Restate verbatim the span of lines below between the line with "వెలుగోడు: పట్టణంలోని ఎస్సీ" and the line with "Bandi Atmakur", including those two lines, and only that span.

* _AVAILABLE RECORDS_
================================
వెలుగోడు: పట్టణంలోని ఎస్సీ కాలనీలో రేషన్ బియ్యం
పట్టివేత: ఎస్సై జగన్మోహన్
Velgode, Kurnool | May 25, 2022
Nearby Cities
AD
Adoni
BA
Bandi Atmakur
================================
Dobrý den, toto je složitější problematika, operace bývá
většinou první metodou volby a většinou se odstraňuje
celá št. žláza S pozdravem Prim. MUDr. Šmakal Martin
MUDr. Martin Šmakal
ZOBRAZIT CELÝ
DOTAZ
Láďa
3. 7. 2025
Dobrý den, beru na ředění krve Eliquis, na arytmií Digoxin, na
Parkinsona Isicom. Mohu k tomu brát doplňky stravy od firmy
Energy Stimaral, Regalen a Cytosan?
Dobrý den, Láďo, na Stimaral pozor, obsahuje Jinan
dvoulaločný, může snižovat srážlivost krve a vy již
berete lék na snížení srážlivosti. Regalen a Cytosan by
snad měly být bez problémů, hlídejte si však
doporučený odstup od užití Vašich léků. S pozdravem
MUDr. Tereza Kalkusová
================================
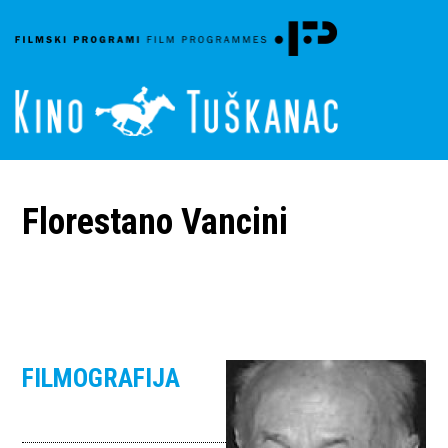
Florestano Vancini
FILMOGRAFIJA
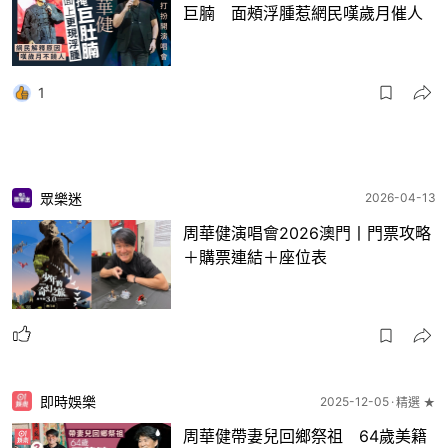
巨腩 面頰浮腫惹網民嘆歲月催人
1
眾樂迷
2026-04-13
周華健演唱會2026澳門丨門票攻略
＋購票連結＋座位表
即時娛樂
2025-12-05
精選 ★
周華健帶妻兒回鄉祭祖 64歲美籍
================================
* _RESPONSE AREA_
వెలుగోడు: పట్టణంలోని ఎస్సీ కాలనీలో రేషన్ బియ్యం
పట్టివేత: ఎస్సై జగన్మోహన్
Velgode, Kurnool | May 25, 2022
Nearby Cities
AD
Adoni
BA
Bandi Atmakur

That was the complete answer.